Who was the first philosopher to describe what we now call curve fitting or approximation?

Pierre Duhem discusses this a bit in Aim & Structure of Physical Theory, pt. 2, ch. 3 "Mathematical Deduction & Physical Theory", pp. 132-43, § 4 of which is the "Mathematics of Approximation":

a mathematical deduction is of no use to the physicist so long as it is limited to asserting that a given rigorously true proposition has for its consequence the rigorous accuracy of some such other proposition. To be useful to the physicist, it must still be proved that the second proposition remains approximately exact when the first is only approximately true.

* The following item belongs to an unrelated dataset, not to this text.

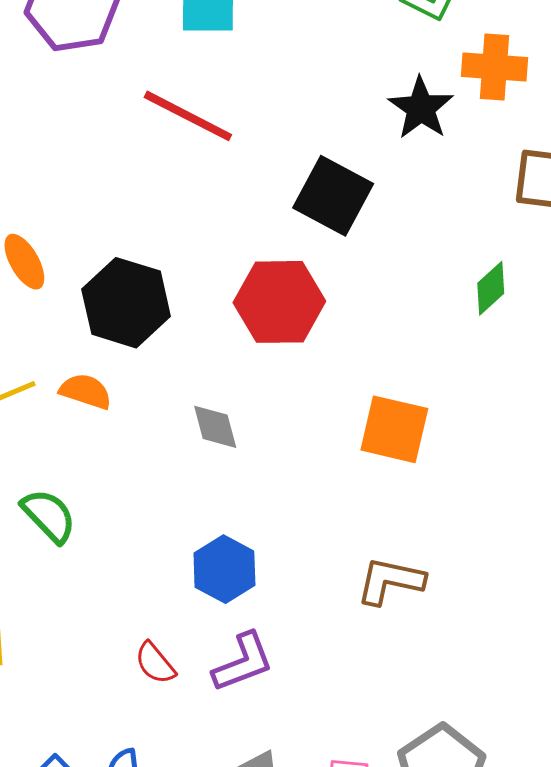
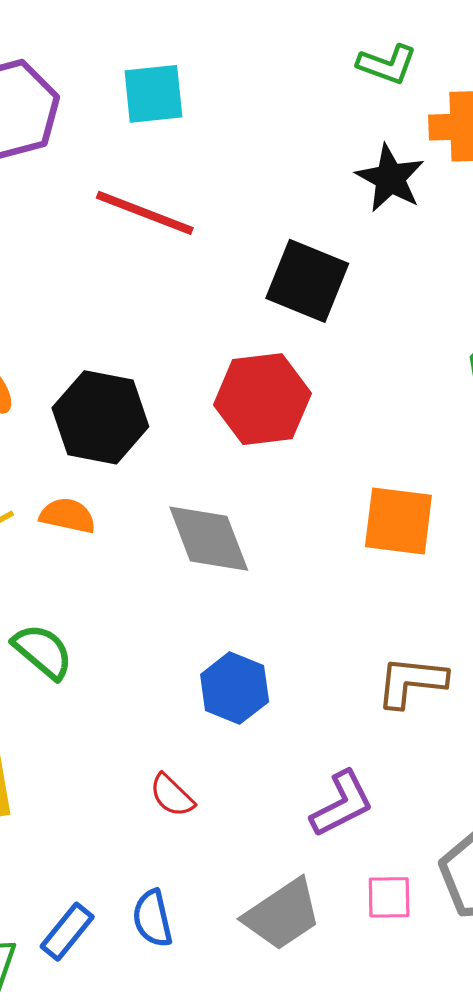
gray diamond: (215, 427) -> (209, 539), size x1.6
purple L-shape: (243, 662) -> (342, 804), moved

What does it mean to be "approximately true"? Isn't something either true or false?

this “mathematics of approximation” is not a simpler and cruder form of mathematics. On the contrary, it is a more thorough and more refined form of mathematics, requiring the solution of problems at times enormously difficult, sometimes even transcending the methods at the disposal of algebra today.

This describes what machine learning (=sophisticated curve-fitting) is.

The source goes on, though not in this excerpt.